• [Data extract]
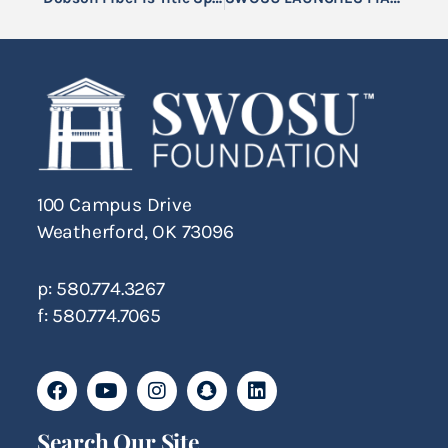
100 Campus Drive
Weatherford, OK 73096
p: 580.774.3267
f: 580.774.7065
Search Our Site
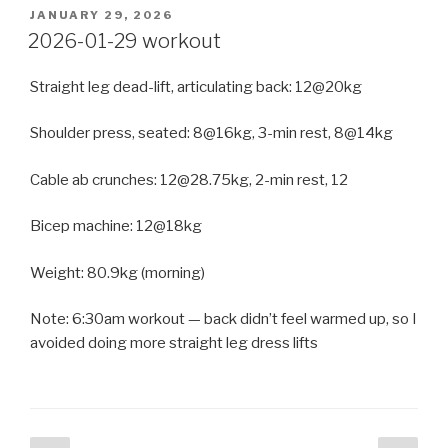
POSTED
JANUARY 29, 2026
ON
2026-01-29 workout
Straight leg dead-lift, articulating back: 12@20kg
Shoulder press, seated: 8@16kg, 3-min rest, 8@14kg
Cable ab crunches: 12@28.75kg, 2-min rest, 12
Bicep machine: 12@18kg
Weight: 80.9kg (morning)
Note: 6:30am workout — back didn’t feel warmed up, so I
avoided doing more straight leg dress lifts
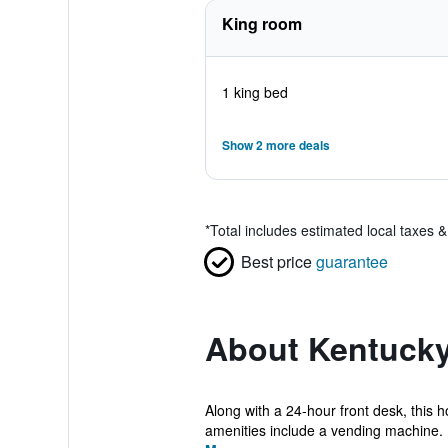
King room
1 king bed
Show 2 more deals
*
Total includes estimated local taxes 
Best price
guarantee
About Kentucky
Along with a 24-hour front desk, this h
amenities include a vending machine. 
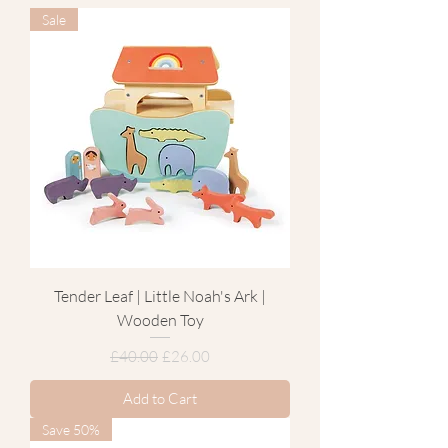
Sale
Tender Leaf | Little Noah's Ark |
Wooden Toy
Regular Price
Sale Price
£40.00
£26.00
Add to Cart
Save 50%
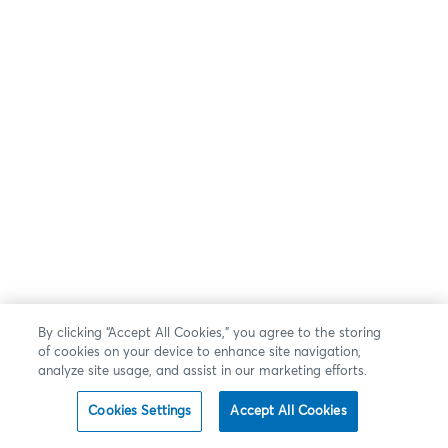
By clicking “Accept All Cookies,” you agree to the storing
of cookies on your device to enhance site navigation,
analyze site usage, and assist in our marketing efforts.
Cookies Settings
Accept All Cookies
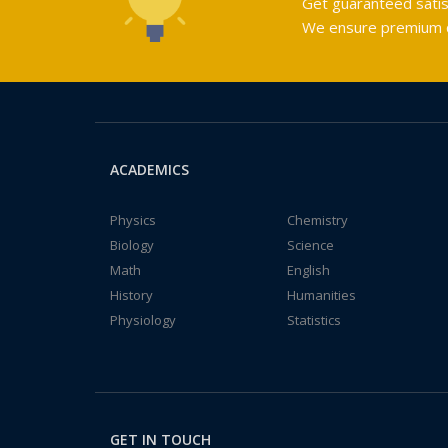
Get guaranteed satis
We ensure premium qu
ACADEMICS
Physics
Chemistry
Biology
Science
Math
English
History
Humanities
Physiology
Statistics
GET IN TOUCH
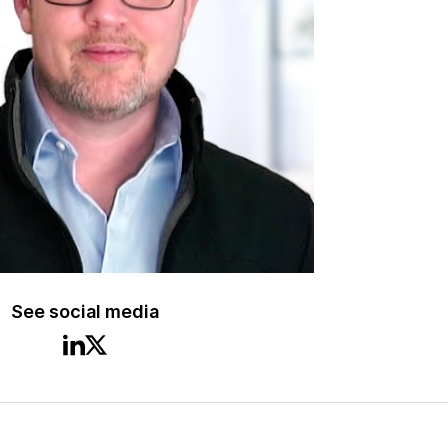
See social media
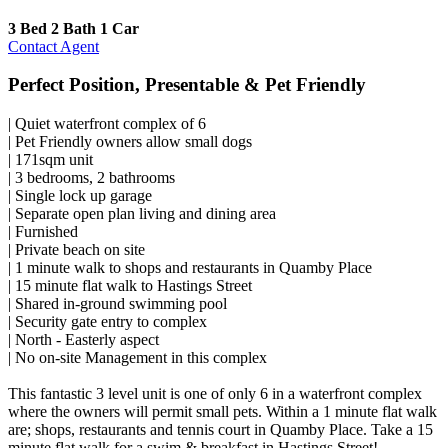
3 Bed
2 Bath
1 Car
Contact Agent
Perfect Position, Presentable & Pet Friendly
| Quiet waterfront complex of 6
| Pet Friendly owners allow small dogs
| 171sqm unit
| 3 bedrooms, 2 bathrooms
| Single lock up garage
| Separate open plan living and dining area
| Furnished
| Private beach on site
| 1 minute walk to shops and restaurants in Quamby Place
| 15 minute flat walk to Hastings Street
| Shared in-ground swimming pool
| Security gate entry to complex
| North - Easterly aspect
| No on-site Management in this complex
This fantastic 3 level unit is one of only 6 in a waterfront complex
where the owners will permit small pets. Within a 1 minute flat walk
are; shops, restaurants and tennis court in Quamby Place. Take a 15
minute flat walk for a swim & breakfast in Hastings Street!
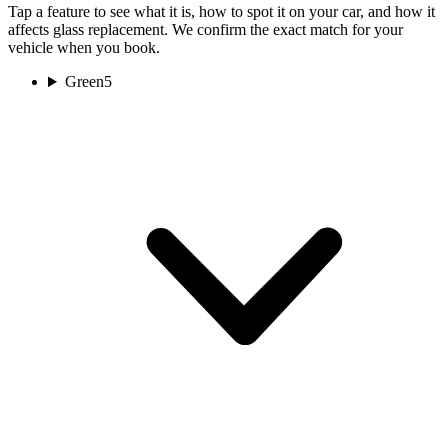
Tap a feature to see what it is, how to spot it on your car, and how it
affects glass replacement. We confirm the exact match for your
vehicle when you book.
Green
5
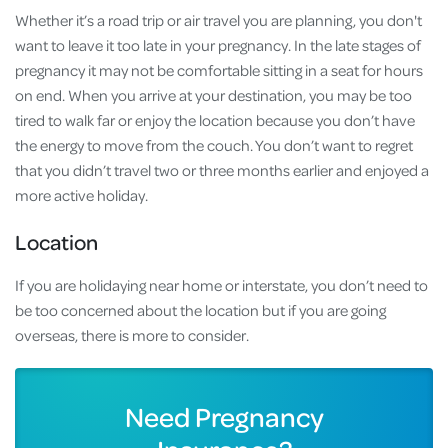
Whether it’s a road trip or air travel you are planning, you don't
want to leave it too late in your pregnancy. In the late stages of
pregnancy it may not be comfortable sitting in a seat for hours
on end. When you arrive at your destination, you may be too
tired to walk far or enjoy the location because you don’t have
the energy to move from the couch. You don’t want to regret
that you didn’t travel two or three months earlier and enjoyed a
more active holiday.
Location
If you are holidaying near home or interstate, you don’t need to
be too concerned about the location but if you are going
overseas, there is more to consider.
Need Pregnancy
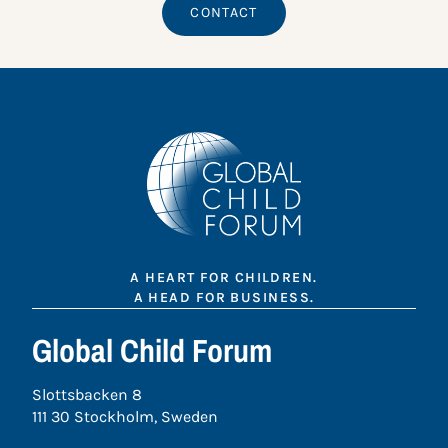
CONTACT
A HEART FOR CHILDREN.
A HEAD FOR BUSINESS.
Global Child Forum
Slottsbacken 8
111 30 Stockholm, Sweden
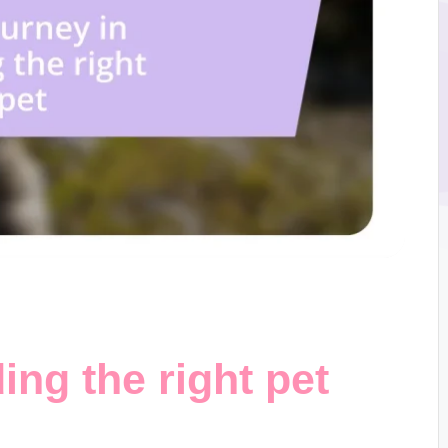
ing the right pet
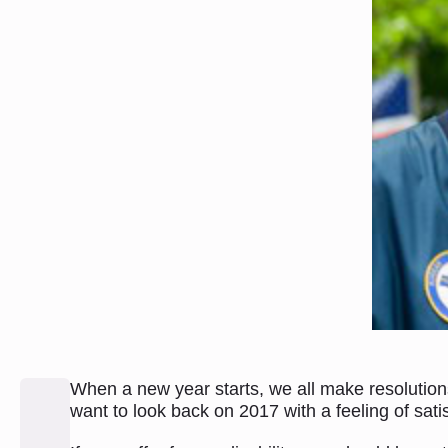
When a new year starts, we all make resolution
want to look back on 2017 with a feeling of sat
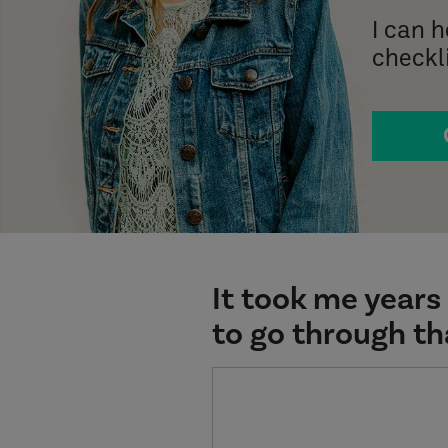
I can 
checkli
It took me years 
to go through th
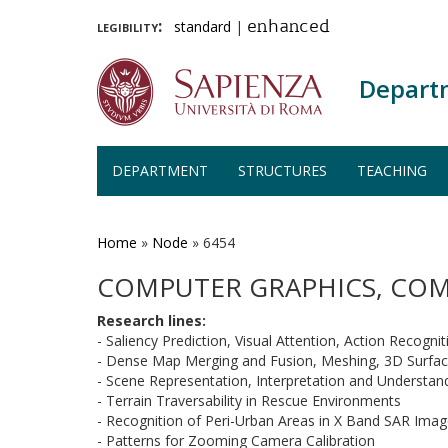
legibility:
standard
|
enhanced
Depart
DEPARTMENT
STRUCTURES
TEACHING
Skip
to
main
Home
»
Node
»
6454
content
COMPUTER GRAPHICS, COM
Research lines:
- Saliency Prediction, Visual Attention, Action Recognit
- Dense Map Merging and Fusion, Meshing,
3D
Surfac
- Scene Representation, Interpretation and Understan
- Terrain Traversability in Rescue Environments
- Recognition of Peri-Urban Areas in X Band SAR Ima
- Patterns for Zooming Camera Calibration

• [Work instruction] Would you copy out, exactly and with no pictures, only the lines above from the one that contains "where the owners" through the one that contains "Whether it’s a"?

• [Answer to this exercise]
where the owners will permit small pets. Within a 1 minute flat walk
are; shops, restaurants and tennis court in Quamby Place. Take a 15
minute flat walk for a swim & breakfast in Hastings Street!
Tap a feature to see what it is, how to spot it on your car, and how it
affects glass replacement. We confirm the exact match for your
vehicle when you book.
Green
5
Whether it’s a road trip or air travel you are planning, you don't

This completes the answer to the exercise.